Chapter 2. Where are we now?

It is estimated that around 320 million tonnes of plastics are produced all over the world every year3. A majority of plastic waste is disposed of in the landfill or littered in our environment, including an estimated amount of 100 million tonnes of plastics entering the ocean every year.

In Hong Kong, plastic wastes disposed of at landfills increased by 36% from 2009 to 2019 whilst the population grew by only 7.7% over the same period. According to “Monitoring of Solid Waste in Hong Kong Waste Statistics for 2019”, 11,057 tonnes per day (tpd) of overall municipal solid waste (MSW) were disposed of at landfills in 2019, in which about 21%, i.e. around 2,300 tpd, were plastics, which is equivalent to the weight of around 155 double-decker buses.

Among all plastic wastes, plastic bags (including plastic shopping bags and other bags) constitute 33%, plastic diningwares (including Polyfoam-dining wares) 9%, and plastic beverage containers 5%.

There are currently three strategic landfills in Hong Kong, namely, West New Territories (WENT) Landfill, South East New Territories (SENT) [Footnote: Since 6 January 2016, the SENT Landfill can only receive and dispose of construction waste] Landfill and North East New Territories (NENT) Landfill. These three landfills cover a total of over 300 hectares of land, which is equivalent to the size of 15 Victoria Parks; however, existing capacities of our landfills would be exhausted progressively. Bearing in mind that land resources are scarce and extremely valuable in Hong Kong, and that a series of follow-up procedures on the monitoring and maintenance is required as complementary measures, landfilling involves a high social cost. For example, it involves an annual operating cost of $570 million for handling MSW, including waste plastics, disposed of at landfills, not including the land costs of sites currently designated for landfilling.
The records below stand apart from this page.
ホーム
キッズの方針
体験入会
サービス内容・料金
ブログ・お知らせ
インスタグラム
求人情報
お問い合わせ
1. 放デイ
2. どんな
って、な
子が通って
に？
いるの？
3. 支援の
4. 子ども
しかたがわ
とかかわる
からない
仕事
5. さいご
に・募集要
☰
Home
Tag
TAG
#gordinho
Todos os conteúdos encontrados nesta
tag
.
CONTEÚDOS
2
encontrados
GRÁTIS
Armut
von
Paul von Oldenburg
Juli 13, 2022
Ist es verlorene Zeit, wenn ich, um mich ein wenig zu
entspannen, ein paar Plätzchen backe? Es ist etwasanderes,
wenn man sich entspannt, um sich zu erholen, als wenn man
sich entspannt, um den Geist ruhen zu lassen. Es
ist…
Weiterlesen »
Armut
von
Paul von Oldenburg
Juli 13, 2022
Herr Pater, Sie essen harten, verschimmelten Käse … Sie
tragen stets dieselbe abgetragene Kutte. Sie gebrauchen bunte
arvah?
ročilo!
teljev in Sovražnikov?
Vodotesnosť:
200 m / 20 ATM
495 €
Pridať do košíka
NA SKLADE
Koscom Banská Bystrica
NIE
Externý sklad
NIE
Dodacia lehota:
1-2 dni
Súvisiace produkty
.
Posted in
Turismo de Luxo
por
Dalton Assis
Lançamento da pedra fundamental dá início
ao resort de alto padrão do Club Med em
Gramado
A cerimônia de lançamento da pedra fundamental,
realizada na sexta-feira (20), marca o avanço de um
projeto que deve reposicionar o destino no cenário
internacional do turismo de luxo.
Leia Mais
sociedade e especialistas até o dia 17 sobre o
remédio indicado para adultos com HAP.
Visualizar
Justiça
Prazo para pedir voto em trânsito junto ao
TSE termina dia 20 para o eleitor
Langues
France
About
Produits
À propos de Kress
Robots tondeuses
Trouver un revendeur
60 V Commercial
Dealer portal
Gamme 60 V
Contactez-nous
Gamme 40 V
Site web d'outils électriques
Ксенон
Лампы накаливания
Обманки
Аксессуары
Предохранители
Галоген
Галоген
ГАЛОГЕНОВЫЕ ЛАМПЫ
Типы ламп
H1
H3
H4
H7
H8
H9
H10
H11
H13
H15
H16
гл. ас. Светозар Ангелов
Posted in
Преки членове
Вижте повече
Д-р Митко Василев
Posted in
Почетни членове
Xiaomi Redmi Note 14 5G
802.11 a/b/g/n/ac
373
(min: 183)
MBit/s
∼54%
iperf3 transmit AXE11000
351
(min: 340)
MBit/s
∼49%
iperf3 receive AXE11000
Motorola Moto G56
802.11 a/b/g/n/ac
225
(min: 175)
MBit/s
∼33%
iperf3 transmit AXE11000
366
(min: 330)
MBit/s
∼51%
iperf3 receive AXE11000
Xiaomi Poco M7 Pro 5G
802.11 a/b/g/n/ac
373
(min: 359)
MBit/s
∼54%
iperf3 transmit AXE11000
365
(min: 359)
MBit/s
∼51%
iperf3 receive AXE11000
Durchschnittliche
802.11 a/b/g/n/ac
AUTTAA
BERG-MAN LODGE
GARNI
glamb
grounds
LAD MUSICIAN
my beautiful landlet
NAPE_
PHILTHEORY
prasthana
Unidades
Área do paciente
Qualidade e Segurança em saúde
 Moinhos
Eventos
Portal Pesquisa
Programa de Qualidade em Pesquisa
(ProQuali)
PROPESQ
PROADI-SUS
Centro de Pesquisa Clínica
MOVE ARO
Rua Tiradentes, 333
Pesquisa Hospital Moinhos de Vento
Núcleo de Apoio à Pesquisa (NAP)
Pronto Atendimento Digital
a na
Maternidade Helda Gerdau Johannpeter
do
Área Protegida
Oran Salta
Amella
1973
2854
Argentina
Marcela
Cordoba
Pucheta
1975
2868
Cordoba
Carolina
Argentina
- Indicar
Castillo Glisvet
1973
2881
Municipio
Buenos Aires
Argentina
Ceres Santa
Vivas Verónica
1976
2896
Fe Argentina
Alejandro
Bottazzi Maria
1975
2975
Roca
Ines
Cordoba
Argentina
We need to reduce our reliance on single-use plastics with a view to building a better environment and developing a sustainable lifestyle for our next generation.

* Since 6 January 2016, the SENT Landfill can only receive and dispose of construction waste


3 Factsheet “Plastic Waste Partnership” (2019). Retrieved from Basel Convention, Web site: http://www.basel.int/Implementation/Plasticwaste/Guidance/tabid/8333/Default.aspx. Accessed on 3 November 2020.

4 https://www.wastereduction.gov.hk/sites/default/files/msw2019.pdf

For plastic reduction, the Government has been promoting “plastic-free” culture in Hong Kong. It is now the time to consider the approach for managing other single-use plastics. Past initiatives on the management of single-use plastics by the Government are listed below:

2009
  • 1st phase of the Plastic Shopping Bag(PSB) Charging Scheme
2015
  • 2nd phase of the PSB Charging Scheme covering the entire retail sector
  • Launching of Recycling Fund
2018
  • Ceased the sale of bottled water (1L or less) at government venues
  • “Plastic Free Takeaway, Use Reusable tableware” campaign
  • “Plastic Free Beach, Tableware First” campaign
  • Setting up the Green Outreach
2019
  • Reduced the use of disposable tableware in government premises
  • Installation of more water dispensers at government venues
2020
  • Pilot Scheme on Collection and Recycling Services of Plastic Recyclable Materials
  • “Plastic-free” School Lunch Pilot Scheme
  • “Reduce and Recycle 2.0” Campaign
  • A new brand for the community recycling network, [email protected]
  • Establish the Green Tech Fund
2021
  • Waste Blueprint for Hong Kong 2035
  • Public Consultation on the Producer Responsibility Scheme on Plastic Beverage Containers
  • Reverse Vending Machine Pilot Scheme
  • Smart Water Dispensers Pilot Scheme
  • Public Consultation on Scheme on Regulation of Disposable Plastic Tableware
NEXT
What's Next?

As announced in the “Waste Blueprint for Hong Kong 2035”, on top of the above initiatives, the Government will also explore the need to handle other single-use plastics.

The Government has also set up various funding support to the industry to encourage the reduction and recycling of plastics (e.g. Recycling Fund, Green Tech Fund, etc.). Recycling Fund provides funding support to the recycling trade and the Green Tech Fund to research and development as well as application of decarbonisation and green technologies.